The first day of the photo shoot for the forthcoming Pink Floyd Animals album cover took place at Battersea Power Station in London, England with a giant inflatable pig lashed between two of the structure’s tall towers. A trained marksman was hired ready to fire if the inflatable escaped, but was not needed on this, the first day. Unfortunately the following day the marksman hadn’t been rebooked, so when the inflatable broke free from its moorings, it was able to float away, eventually landing in Kent where it was recovered by a local farmer, reportedly furious that it had ‘scared his cows.’

 

3 Dec 1965 Rolling Stone Keith Richards was knocked unconscious by an electric shock on stage at the Memorial Hall In Sacramento, California, when his guitar made contact with his microphone.

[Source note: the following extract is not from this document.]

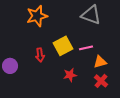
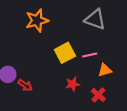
red arrow: (40, 55) -> (25, 85), moved, turned -48
red cross: (101, 81) -> (98, 95), moved

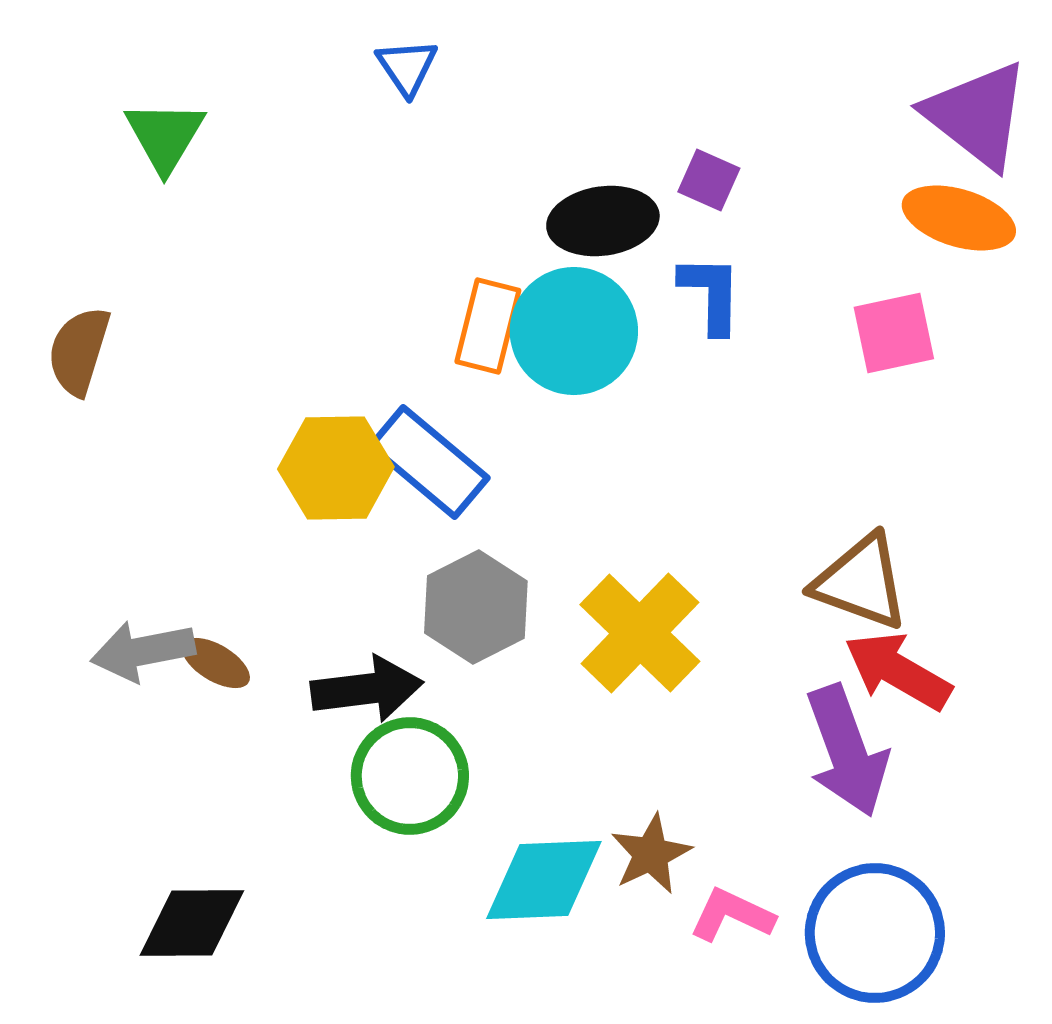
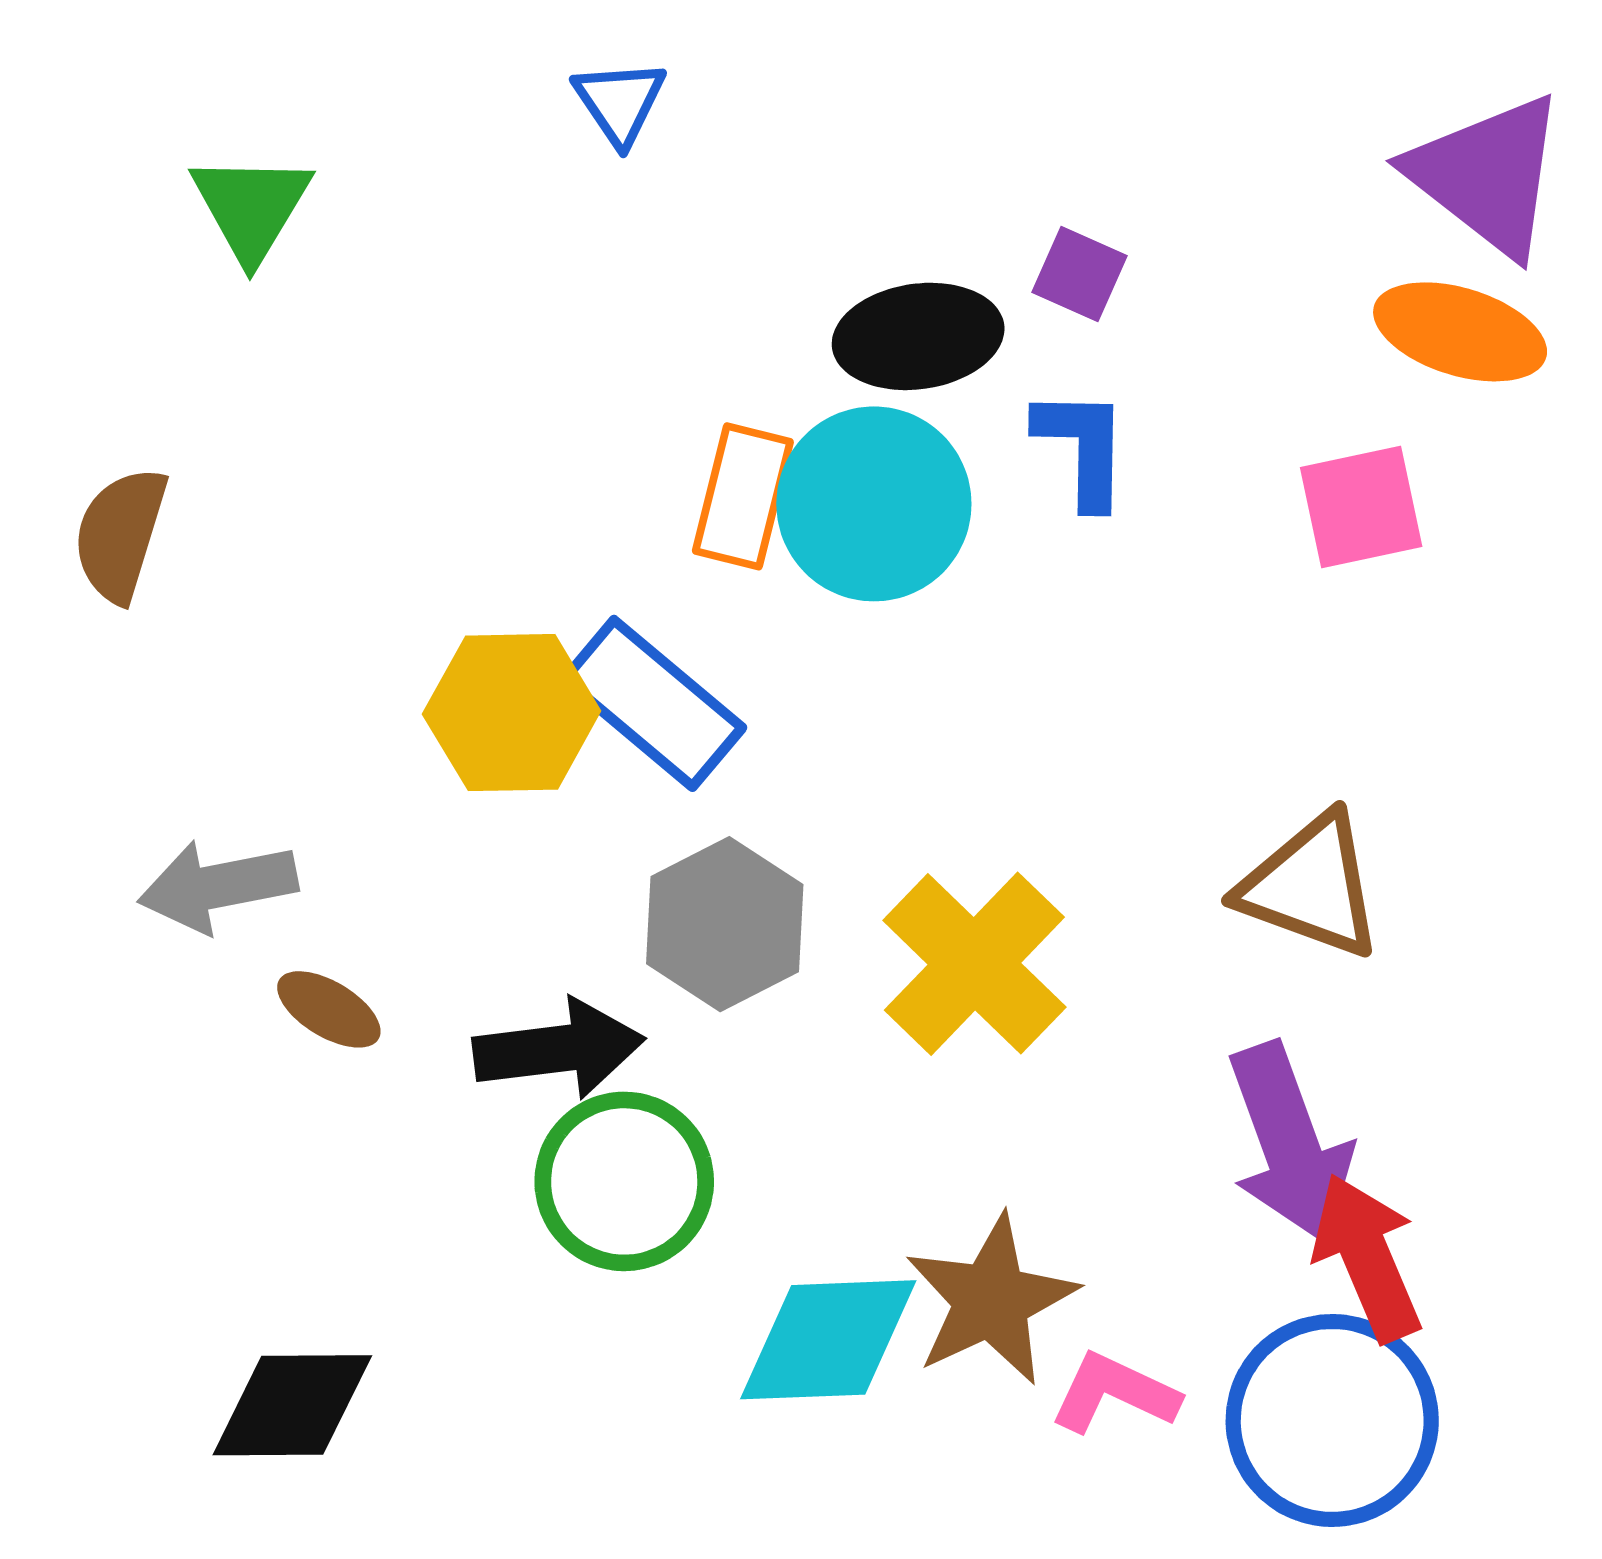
gray arrow: (143, 651) -> (218, 886), moved
red arrow: (898, 671) -> (1367, 1258), moved, turned 37
brown star: (651, 854) -> (991, 1300), size x1.4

4 Dec 1971 The Montreux Casino in Switzerland burnt to the ground during a gig by Frank Zappa. The incident is immortalized by Deep Purple’s ‘Smoke On The Water’. In 1967 the Casino became the venue for the Montreux Jazz Festival, which was the brainchild of music promoter Claude Nobs. On the night of the blaze, Nobs saved several young people who, thinking they would be sheltered from the flames, had hidden in the casino from the blaze. A recording of the outbreak and fire announcement can be found on a Frank Zappa Bootleg album titled Swiss Cheese / Fire.

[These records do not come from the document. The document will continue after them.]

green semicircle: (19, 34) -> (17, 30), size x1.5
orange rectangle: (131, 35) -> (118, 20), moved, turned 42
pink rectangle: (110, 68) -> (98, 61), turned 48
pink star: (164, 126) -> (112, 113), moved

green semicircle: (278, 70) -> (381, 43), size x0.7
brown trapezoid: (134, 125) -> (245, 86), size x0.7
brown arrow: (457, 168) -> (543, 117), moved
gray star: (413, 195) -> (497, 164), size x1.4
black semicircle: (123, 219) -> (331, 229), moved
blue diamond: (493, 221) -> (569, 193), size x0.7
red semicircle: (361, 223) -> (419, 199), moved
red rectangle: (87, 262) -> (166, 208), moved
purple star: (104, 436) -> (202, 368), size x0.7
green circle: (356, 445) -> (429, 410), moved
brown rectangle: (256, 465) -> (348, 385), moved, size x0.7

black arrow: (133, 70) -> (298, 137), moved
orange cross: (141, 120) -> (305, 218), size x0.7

5 Dec 1973 Paul McCartney released Band On The Run, his fifth album since his departure from The Beatles. Two hit singles from the album – ‘Jet’ and ‘Band on the Run’ made it McCartney’s most successful album. The majority of Band on the Run was recorded at EMI’s studio in Lagos, Nigeria, as McCartney wanted to make an album in an exotic location. McCartney went into the studio with just his wife Linda and Denny Laine, doubling on drums, percussion and most of the lead guitar parts himself as well as bass.
6 Dec 2013 The electric guitar played by Bob Dylan at the 1965 Newport Folk Festival was sold at auction in New York for a record $965,000. The Fender Stratocaster had been in the possession of a New Jersey family for 48 years after Dylan left it on a private plane.